Era uma vez uma menina que sempre teve medo da palavra sempre, porque achava que sempre poderia significar muito e nada
ao mesmo tempo. Detestava contos de fada que sempre acabavam com todos felizes para sempre. Como eles sabiam que era pra sempre se a história acabava ali? E, o mais importante, quando
acabaria esse tal de pra sempre? Essa
pulga atrás da orelha, esse cabelo no ovo, essa pedra no sapato acompanhavam a
menina desde sempre, como uma nuvem
em cima da cabeça, como um carrapato.
Na idade da rebeldia, como sempre acontecia, a menina se rebelou e os amigos não entenderam
quando o corpo ela não tatuou. O problema nem era o ato em si ou a dor em dó. O
problema é que era na única pele que ela tinha e era pra sempre. E se ela não quisesse mais daqui a pouco aquele desenho
louco? E se quisesse outra coisa no lugar daquela mesma coisa?
Assim, negando sempre
o que lhe parecia eterno, ela dispensou namoro longo e emprego fixo.

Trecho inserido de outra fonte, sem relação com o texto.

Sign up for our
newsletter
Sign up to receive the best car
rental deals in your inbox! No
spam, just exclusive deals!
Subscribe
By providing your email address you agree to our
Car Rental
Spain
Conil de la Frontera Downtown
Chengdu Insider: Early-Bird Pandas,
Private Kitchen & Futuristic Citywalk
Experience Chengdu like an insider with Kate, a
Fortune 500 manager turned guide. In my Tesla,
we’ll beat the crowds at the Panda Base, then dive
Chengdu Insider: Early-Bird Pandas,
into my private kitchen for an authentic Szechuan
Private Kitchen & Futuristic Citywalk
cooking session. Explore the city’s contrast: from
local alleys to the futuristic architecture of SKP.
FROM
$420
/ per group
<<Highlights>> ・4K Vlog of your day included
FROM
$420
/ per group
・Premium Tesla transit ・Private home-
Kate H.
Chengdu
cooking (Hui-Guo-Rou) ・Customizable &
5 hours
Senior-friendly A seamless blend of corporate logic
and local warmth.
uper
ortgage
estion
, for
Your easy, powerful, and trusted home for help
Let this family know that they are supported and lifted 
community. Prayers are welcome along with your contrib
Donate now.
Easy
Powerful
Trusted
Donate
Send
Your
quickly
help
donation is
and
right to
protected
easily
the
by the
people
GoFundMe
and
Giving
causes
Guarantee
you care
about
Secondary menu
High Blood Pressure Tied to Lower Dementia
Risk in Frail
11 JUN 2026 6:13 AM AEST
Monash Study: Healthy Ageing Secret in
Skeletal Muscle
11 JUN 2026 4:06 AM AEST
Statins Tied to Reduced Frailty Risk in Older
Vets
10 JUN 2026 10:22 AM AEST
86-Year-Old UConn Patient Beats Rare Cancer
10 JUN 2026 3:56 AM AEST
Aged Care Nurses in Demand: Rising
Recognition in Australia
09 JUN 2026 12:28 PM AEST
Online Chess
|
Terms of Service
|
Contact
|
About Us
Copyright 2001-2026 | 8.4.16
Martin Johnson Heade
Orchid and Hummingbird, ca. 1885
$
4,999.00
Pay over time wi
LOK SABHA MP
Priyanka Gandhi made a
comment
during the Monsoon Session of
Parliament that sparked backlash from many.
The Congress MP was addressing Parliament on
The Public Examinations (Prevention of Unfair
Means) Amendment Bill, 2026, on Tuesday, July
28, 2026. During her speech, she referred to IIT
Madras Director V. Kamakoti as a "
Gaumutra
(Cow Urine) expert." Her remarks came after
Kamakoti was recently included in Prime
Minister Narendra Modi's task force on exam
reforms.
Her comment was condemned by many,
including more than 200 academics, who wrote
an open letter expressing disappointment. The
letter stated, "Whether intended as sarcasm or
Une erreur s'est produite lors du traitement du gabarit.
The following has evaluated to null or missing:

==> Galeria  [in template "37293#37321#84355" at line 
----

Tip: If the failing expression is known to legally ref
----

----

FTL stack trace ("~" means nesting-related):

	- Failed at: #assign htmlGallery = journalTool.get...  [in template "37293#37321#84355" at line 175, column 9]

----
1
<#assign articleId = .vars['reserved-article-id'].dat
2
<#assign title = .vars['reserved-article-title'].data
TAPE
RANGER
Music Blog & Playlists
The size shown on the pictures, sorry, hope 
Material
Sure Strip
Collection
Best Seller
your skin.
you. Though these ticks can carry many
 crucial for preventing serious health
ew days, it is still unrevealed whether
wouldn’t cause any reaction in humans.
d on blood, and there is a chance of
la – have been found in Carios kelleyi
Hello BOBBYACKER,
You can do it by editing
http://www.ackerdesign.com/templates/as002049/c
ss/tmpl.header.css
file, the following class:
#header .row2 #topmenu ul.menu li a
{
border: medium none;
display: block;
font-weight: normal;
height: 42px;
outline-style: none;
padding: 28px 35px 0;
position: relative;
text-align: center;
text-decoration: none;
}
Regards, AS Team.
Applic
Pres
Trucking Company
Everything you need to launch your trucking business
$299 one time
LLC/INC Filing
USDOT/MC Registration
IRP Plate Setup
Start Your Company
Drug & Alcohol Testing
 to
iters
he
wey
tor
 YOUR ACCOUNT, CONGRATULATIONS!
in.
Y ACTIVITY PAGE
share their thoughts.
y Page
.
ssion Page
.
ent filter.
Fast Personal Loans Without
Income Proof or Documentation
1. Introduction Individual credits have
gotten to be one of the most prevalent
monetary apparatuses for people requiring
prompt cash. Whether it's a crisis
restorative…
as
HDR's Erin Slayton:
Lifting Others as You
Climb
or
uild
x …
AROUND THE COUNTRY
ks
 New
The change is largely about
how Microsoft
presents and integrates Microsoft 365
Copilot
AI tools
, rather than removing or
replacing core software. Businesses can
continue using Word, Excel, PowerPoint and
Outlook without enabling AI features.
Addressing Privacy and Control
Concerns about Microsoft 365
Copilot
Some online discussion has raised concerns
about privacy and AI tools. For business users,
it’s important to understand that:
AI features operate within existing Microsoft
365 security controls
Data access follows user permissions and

Sonhava ser borboleta e não pedra careta. Vivia nas nuvens, tanto que nem notou
quando aquele menino bonito foi trazendo o sempre
pra perto dela. Assim, num belo dia, ela se encontrou onde jamais imaginou. E naquele
lugar, naquela hora, na frente de todo mundo, ela disse sim e aceitou o pra sempre. Não teve escapatória e
assim continuou a história.
Por anos se sentiu sempre
amarrada, aprisionada, apagada. Já notou que sempre que se teme o medo, o medo sempre persegue a gente? Pois com a menina não foi diferente.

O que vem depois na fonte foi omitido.